Scenario 2 | The Animal Kingdom
The second scenario tells the story of a slightly different, yet more expansive threat. A story of not one virus, but of many more. Viruses are strands of DNA or RNA that form parasitic relationships with specific host species. When these relationships are stable and long-term, they do not exhibit syndromes of disease and the host is generally safe. When the virus decides to pack its bags and jump onto a different host, things start to complicate and the probability of disease increases.
In all their anatomical simplicity, viruses have a rather elegant mechanism. Within themselves, they have encoded the right information that details out how to live and multiply in a specific host. However, sometimes there are errors in the multiplication process, and the instructions embedded in the virus can be altered. So instead of a plan to live in their original host, they receive a mutated one, which is more suitable to living in a different host. When the two aforementioned hosts come in contact, the jump of the altered virus becomes possible.
SARS-CoV-2 is widely believed to have originated from a species of bats from China. From that species, the virus possibly jumped to one or more intermediary species, ultimately making contact with humans. There are other factors that could have fueled the process, such as the high recombination rates specific to coronaviruses, which increases the probability of mutations, as well as facilitated inter-species contact, which could have taken place in one of the many wildlife markets in the region.

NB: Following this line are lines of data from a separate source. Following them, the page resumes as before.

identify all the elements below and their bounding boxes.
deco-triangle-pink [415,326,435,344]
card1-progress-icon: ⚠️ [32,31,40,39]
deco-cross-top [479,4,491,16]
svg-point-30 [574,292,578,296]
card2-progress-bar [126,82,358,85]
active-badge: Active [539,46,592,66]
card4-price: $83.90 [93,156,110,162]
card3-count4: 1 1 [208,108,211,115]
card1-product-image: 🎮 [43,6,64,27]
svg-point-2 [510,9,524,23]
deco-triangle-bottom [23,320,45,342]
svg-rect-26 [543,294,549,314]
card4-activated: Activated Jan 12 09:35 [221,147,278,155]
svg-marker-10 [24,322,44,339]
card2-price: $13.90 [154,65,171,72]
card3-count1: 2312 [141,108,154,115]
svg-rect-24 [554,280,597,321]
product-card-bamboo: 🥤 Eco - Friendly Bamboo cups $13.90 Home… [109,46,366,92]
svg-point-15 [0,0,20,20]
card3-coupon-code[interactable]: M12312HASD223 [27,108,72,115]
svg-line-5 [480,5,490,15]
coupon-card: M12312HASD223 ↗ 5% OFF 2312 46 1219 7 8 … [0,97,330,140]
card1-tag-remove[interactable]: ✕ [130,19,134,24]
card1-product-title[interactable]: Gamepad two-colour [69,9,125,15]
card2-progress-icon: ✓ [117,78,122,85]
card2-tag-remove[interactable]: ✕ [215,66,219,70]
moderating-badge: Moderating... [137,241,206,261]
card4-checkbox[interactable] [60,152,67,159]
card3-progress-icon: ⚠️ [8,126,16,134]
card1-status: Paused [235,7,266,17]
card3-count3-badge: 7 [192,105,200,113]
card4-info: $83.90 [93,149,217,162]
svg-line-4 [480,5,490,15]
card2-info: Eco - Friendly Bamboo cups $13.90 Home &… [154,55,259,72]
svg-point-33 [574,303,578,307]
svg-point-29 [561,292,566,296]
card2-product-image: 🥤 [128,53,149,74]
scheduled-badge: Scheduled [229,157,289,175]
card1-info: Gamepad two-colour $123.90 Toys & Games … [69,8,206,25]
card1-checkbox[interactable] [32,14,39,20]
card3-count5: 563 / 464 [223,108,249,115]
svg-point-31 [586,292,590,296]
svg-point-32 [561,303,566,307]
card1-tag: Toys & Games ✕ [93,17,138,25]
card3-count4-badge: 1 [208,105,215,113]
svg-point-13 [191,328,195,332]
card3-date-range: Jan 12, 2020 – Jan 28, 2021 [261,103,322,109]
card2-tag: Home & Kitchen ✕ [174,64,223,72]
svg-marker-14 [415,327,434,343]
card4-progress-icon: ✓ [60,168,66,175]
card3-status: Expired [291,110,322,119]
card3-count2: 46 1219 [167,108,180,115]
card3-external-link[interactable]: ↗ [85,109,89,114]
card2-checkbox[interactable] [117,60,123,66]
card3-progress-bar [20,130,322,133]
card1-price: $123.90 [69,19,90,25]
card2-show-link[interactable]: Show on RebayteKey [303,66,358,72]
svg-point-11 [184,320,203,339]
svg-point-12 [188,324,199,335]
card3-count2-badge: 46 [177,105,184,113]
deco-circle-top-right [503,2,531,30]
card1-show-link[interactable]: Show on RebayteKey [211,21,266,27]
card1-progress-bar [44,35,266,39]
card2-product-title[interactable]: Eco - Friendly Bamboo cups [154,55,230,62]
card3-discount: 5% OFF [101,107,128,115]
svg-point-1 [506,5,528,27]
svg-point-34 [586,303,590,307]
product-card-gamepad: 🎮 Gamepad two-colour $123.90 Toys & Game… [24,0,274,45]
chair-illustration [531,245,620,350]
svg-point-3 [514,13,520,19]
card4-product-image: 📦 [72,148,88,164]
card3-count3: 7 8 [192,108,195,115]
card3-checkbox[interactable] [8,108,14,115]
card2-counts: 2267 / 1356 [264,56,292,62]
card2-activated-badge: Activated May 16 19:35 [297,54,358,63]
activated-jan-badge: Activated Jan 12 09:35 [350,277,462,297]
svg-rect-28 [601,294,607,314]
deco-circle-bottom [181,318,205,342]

Currently, virologists are working to determine what the next reservoirs of coronaviruses might be, with a list of suspects including different types of dogs, chickens, cattle, pigs, cats, pangolins, and bats. Researchers are interested in any animal that the coronavirus could infect, regardless of their potential to trigger diseases. As a carrier, they could still pose a risk to the humans they get in contact with. Whilst determining specific viral jumps from one species to another is next to impossible, detecting the main culprits carrying a large array of coronavirus strains could help us prevent the next big epidemic.
Lessons for Tomorrow
All things considered, our species has always been threatened by pathogens. Whilst we have fortunately endured their assault so far, the current emergence of SARS-CoV-2 is a testament to humanity’s somewhat unbridled expansion in all areas of nature. We occupy more and more parts of our planet, for habitation, farming and other purposes, thus increasing the frequency of contacts with other species. Among these many contacts, one is sufficient to trigger a global crisis. The catastrophe, however, has also been fueled by the world’s complacency when it comes to public health. Medical infrastructure is unevenly distributed and often in shambles, and public health policies are lagging in most countries. We might very well overcome this health crisis, but we, as humans, need to have a serious conversation about our place on this planet and the extent – and price – of our progress.